AARP Hearing Center
A new law has pushed back the age when you have to withdraw money from tax-deferred retirement accounts. Even though you can take withdrawals later, you’ll have to deal with them eventually and plan accordingly. Fortunately, the new law also creates more flexibility for retirement savings.
The Securing a Strong Retirement Act of 2022 — more commonly called SECURE 2.0 — raises the age at which retirees are required to start draining funds from their tax-deferred accounts, such as individual retirement accounts (IRAs) and 401(k) plans. Until 2020, retirees were mandated to take required minimum distributions, or RMDs, by April 1 of the year after they turned age 70½. A 2019 law (the first SECURE Act) bumped that age up to 72. The newer law raises the age to 73, and that’s scheduled to go to 75 in a decade.

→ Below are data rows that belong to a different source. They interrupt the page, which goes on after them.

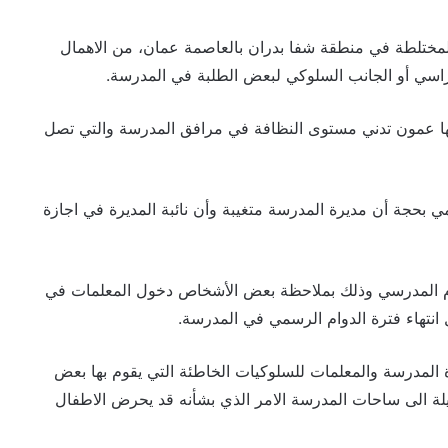
لمختلطة في منطقة شفا بدران بالعاصمة عمان، من الاهمال
دراسي أو الجانب السلوكي لبعض الطلبة في المدرسة.
عمون تدني مستوى النظافة في مرافق المدرسة والتي تصل
بحجة أن مديرة المدرسة متغيبة وأن نائبة المديرة في اجازة
لدوام المدرسي وذلك بملاحظة بعض الأشخاص دخول المعلمات في
نتهاء فترة الدوام الرسمي في المدرسة.
 المدرسة والمعلمات للسلوكيات الخاطئة التي يقوم بها بعض
يلة الى ساحات المدرسة الامر الذي بشأنه قد يحرض الاطفال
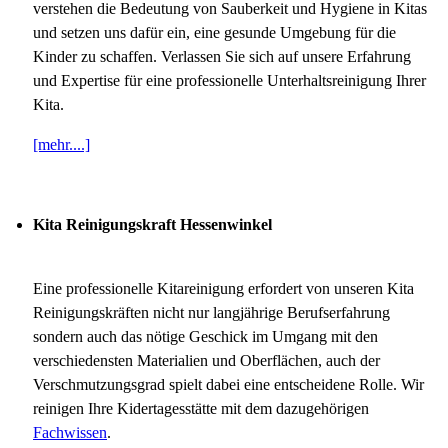
verstehen die Bedeutung von Sauberkeit und Hygiene in Kitas
und setzen uns dafür ein, eine gesunde Umgebung für die
Kinder zu schaffen. Verlassen Sie sich auf unsere Erfahrung
und Expertise für eine professionelle Unterhaltsreinigung Ihrer
Kita.
[mehr....]
Kita Reinigungskraft Hessenwinkel
Eine professionelle Kitareinigung erfordert von unseren Kita
Reinigungskräften nicht nur langjährige Berufserfahrung
sondern auch das nötige Geschick im Umgang mit den
verschiedensten Materialien und Oberflächen, auch der
Verschmutzungsgrad spielt dabei eine entscheidene Rolle. Wir
reinigen Ihre Kidertagesstätte mit dem dazugehörigen
Fachwissen
.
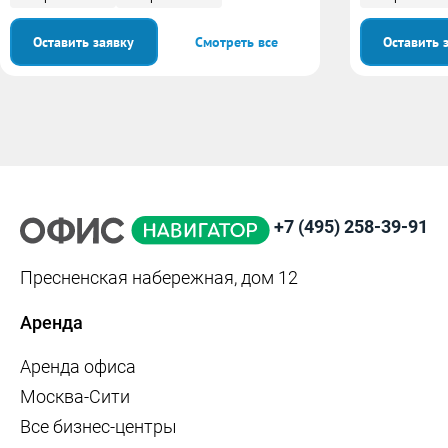
Оставить заявку
Смотреть все
Оставить 
+7 (495) 258-39-91
Пресненская набережная, дом 12
Аренда
Аренда офиса
Москва-Сити
Все бизнес-центры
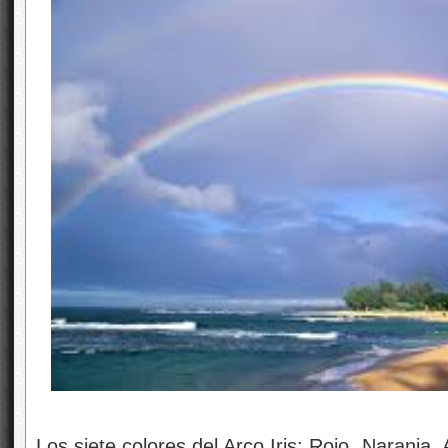
Los siete colores del Arco Iris: Rojo, Naranja, A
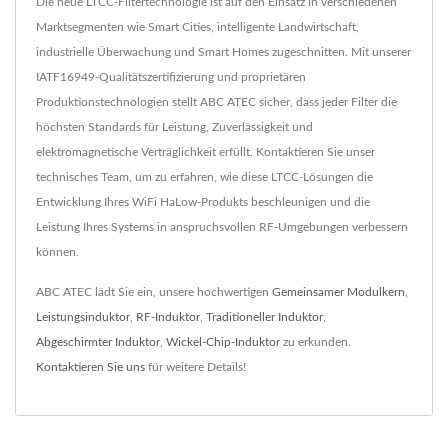
Die neue LTCC-Filtertechnologie ist auf den Einsatz in verschiedenen
Marktsegmenten wie Smart Cities, intelligente Landwirtschaft,
industrielle Überwachung und Smart Homes zugeschnitten. Mit unserer
IATF16949-Qualitätszertifizierung und proprietären
Produktionstechnologien stellt ABC ATEC sicher, dass jeder Filter die
höchsten Standards für Leistung, Zuverlässigkeit und
elektromagnetische Verträglichkeit erfüllt. Kontaktieren Sie unser
technisches Team, um zu erfahren, wie diese LTCC-Lösungen die
Entwicklung Ihres WiFi HaLow-Produkts beschleunigen und die
Leistung Ihres Systems in anspruchsvollen RF-Umgebungen verbessern
können.
ABC ATEC lädt Sie ein, unsere hochwertigen
Gemeinsamer Modulkern
,
Leistungsinduktor
,
RF-Induktor
,
Traditioneller Induktor
,
Abgeschirmter Induktor
,
Wickel-Chip-Induktor
zu erkunden.
Kontaktieren Sie uns
für weitere Details!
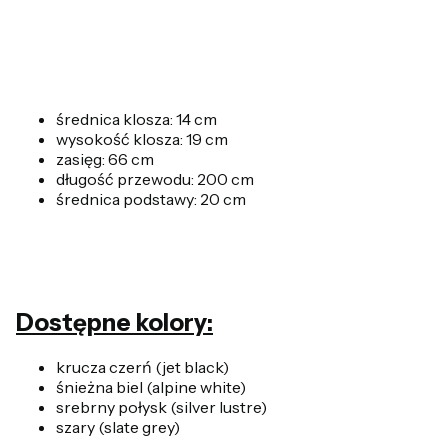
średnica klosza: 14 cm
wysokość klosza: 19 cm
zasięg: 66 cm
długość przewodu: 200 cm
średnica podstawy: 20 cm
Dostępne kolory:
krucza czerń (jet black)
śnieżna biel (alpine white)
srebrny połysk (silver lustre)
szary (slate grey)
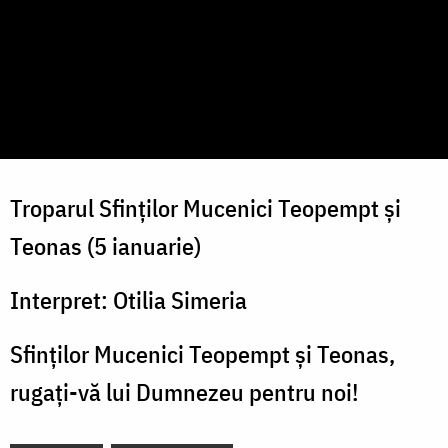
Troparul Sfinților Mucenici Teopempt și
Teonas (5 ianuarie)
Interpret: Otilia Simeria
Sfinților Mucenici Teopempt și Teonas,
rugați-vă lui Dumnezeu pentru noi!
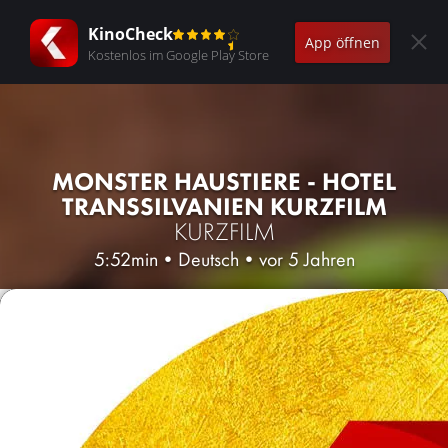
KinoCheck
App öffnen
Kostenlos im Google Play Store
MONSTER HAUSTIERE - HOTEL
TRANSSILVANIEN KURZFILM
KURZFILM
5:52min
•
Deutsch
•
vor 5 Jahren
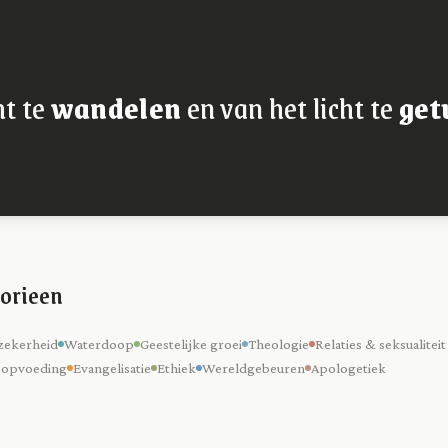
ht te
wandelen
en van het licht te
get
orieen
zekerheid
Waterdoop
Geestelijke groei
Theologie
Relaties & seksualiteit
 opvoeding
Evangelisatie
Ethiek
Wereldgebeuren
Apologetiek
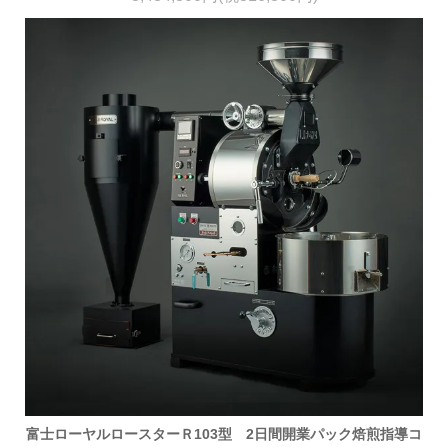
富士ローヤルロースターＲ103型 2日間開業パック焙煎指導コ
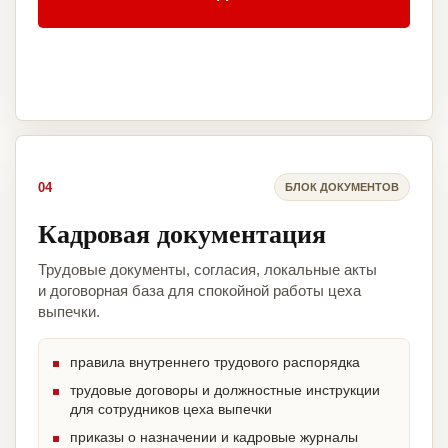
04
БЛОК ДОКУМЕНТОВ
Кадровая документация
Трудовые документы, согласия, локальные акты
и договорная база для спокойной работы цеха
выпечки.
правила внутреннего трудового распорядка
трудовые договоры и должностные инструкции
для сотрудников цеха выпечки
приказы о назначении и кадровые журналы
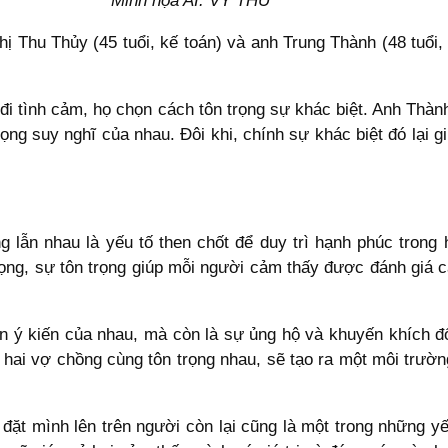
Minh họa AI: VY THƯ
chị Thu Thủy (45 tuổi, kế toán) và anh Trung Thành (48 tu
đi tình cảm, họ chọn cách tôn trọng sự khác biệt. Anh Thàn
trọng suy nghĩ của nhau. Đôi khi, chính sự khác biệt đó lại 
g lẫn nhau là yếu tố then chốt để duy trì hạnh phúc trong
ng, sự tôn trọng giúp mỗi người cảm thấy được đánh giá ca
ận ý kiến của nhau, mà còn là sự ủng hộ và khuyến khích đ
 hai vợ chồng cùng tôn trọng nhau, sẽ tạo ra một môi trườ
đặt mình lên trên người còn lại cũng là một trong những yế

For the majority of IRA and 401(k) owners who will depend upon their tax-deferred savings to support retirement spending, the option to delay RMDs will have little impact. But for a substantial share of savers who are well prepared for retirement, the combined effects of 2019’s SECURE and 2022’s SECURE 2.0 have elevated both the risks and rewards of smart planning.
The two acts’ changes affect “tax planning, income planning, estate planning and generational planning,” explains Nilay Gandhi, senior wealth adviser with Vanguard Personal Advisor Services. “Now savers need to plan even further ahead.”
How RMDs work
Understanding the changes requires starting with the basics of retirement saving. To encourage workers to prepare for old age, the federal tax code offers incentives for saving. Most workers save in tax-deferred, or “traditional,” accounts, and pay no tax on the dollars they put into a 401(k) plan or IRA. Interest, dividends and stock market gains on these accounts aren’t taxed until the funds are withdrawn in retirement.